Nieznośni chłopcy

 Szczecin. Zatrzymaliśmy się na dłużej w tym ciekawym mieście u naszych najdroższych Przyjaciół (o Agatce było już nieraz na tej platformie bloga i poprzedniej). Czekamy bowiem na paszport Marcina, którego to wyrobienie okraszone jest komplikacjami.

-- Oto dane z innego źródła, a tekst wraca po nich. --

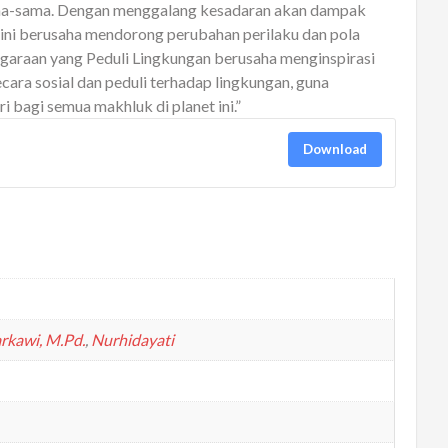
ama-sama. Dengan menggalang kesadaran akan dampak
 ini berusaha mendorong perubahan perilaku dan pola
araan yang Peduli Lingkungan berusaha menginspirasi
ara sosial dan peduli terhadap lingkungan, guna
 bagi semua makhluk di planet ini.”
Download
arkawi, M.Pd.
,
Nurhidayati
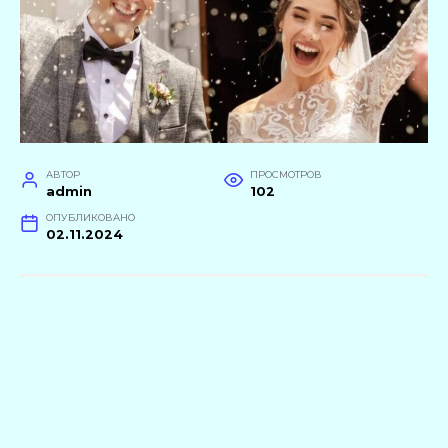
АВТОР
ПРОСМОТРОВ
admin
102
ОПУБЛИКОВАНО
02.11.2024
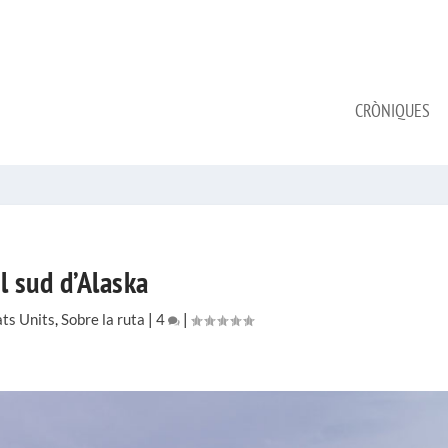
CRÒNIQUES
l sud d’Alaska
ats Units
,
Sobre la ruta
|
4
|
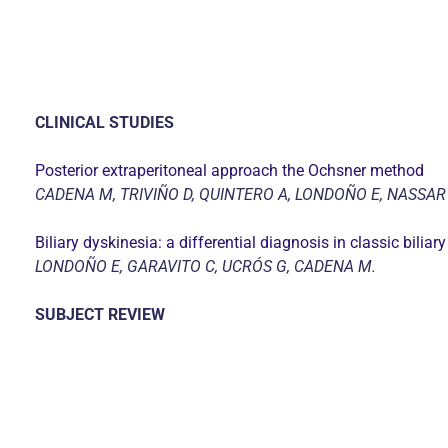
CLINICAL STUDIES
Posterior extraperitoneal approach the Ochsner method
CADENA M, TRIVIÑO D, QUINTERO A, LONDOÑO E, NASSAR R
Biliary dyskinesia: a differential diagnosis in classic biliary
LONDOÑO E, GARAVITO C, UCRÓS G, CADENA M.
SUBJECT REVIEW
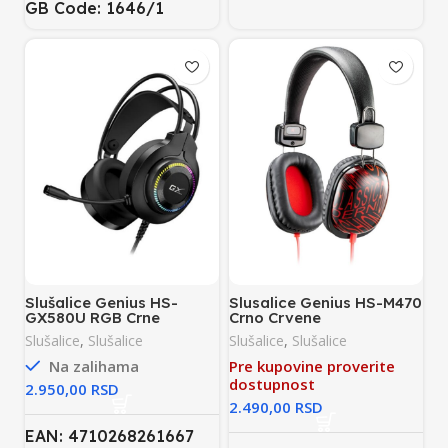
GB Code: 1646/1
Slušalice Genius HS-
Slusalice Genius HS-M470
GX580U RGB Crne
Crno Crvene
Slušalice
,
Slušalice
Slušalice
,
Slušalice
Na zalihama
Pre kupovine proverite
dostupnost
RSD
RSD
EAN: 4710268261667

Jednak nie jest nam trudno być cierpliwymi, bo spędzamy naprawdę miły czas.

Wczoraj w urzędzie znalazłam na szafce z książkami "do wzięcia" prawdziwą perełkę. Wydanie z roku 1958, praca pedagożki której przypadła praca w szkole specjalnej i "prostowanie" chłopców z "wadami charakteru", takich których żadna inna placówka ani nawet własne rodziny nie chciały; dzieci skonfliktowane z prawem, społeczeństwem, samymi sobą.

Sięgnęłam z ciekawości spodziewając się raczej niesmacznych kąsków o wojennym wychowaniu, bóghonorojczyznach i takich tam. Jakimże miodem na moje serce były już pierwsze strony, w których autorka z ogromną empatią, szacunkiem, pasją i zrozumieniem "wyrzutków" opisywała środowiska z których wywodzili się jej podopieczni, stosowane na nich wcześniej metody wychowawcze oraz zindywidualizowane podejście jakie wybrała. Wyobrażam sobie ze na tamte czasy praca musiała uchodzić za rewolucyjną a napewno bardzo odważną. Wszak nieraz słyszy się od poprzedniego pokolenia, że "kiedyś były inne czasy", nikt się z nikim nie pieścił a kary fizyczne były i powinny być nadal nieodzownym elementem postępowania z młodym człowiekiem.

Otóż nie.

Jak i teraz, tak i 80 lat temu a pewnie i 200, i 500 istniały osoby napełnione wrażliwością oraz jej zupełnie pozbawione. Czasy nie mają do tego absolutnie nic! Niekiedy te pozbawione wrażliwości osoby, tak niegdyś jak i teraz znajdowały i znajdują w sobie świadomość oraz siłę by przynajmniej próbować zatrzymać pędzące kolo obłudy, przemocy, traumy i ślepoty. Z czystego rozsądku, poczucia sprawiedliwości....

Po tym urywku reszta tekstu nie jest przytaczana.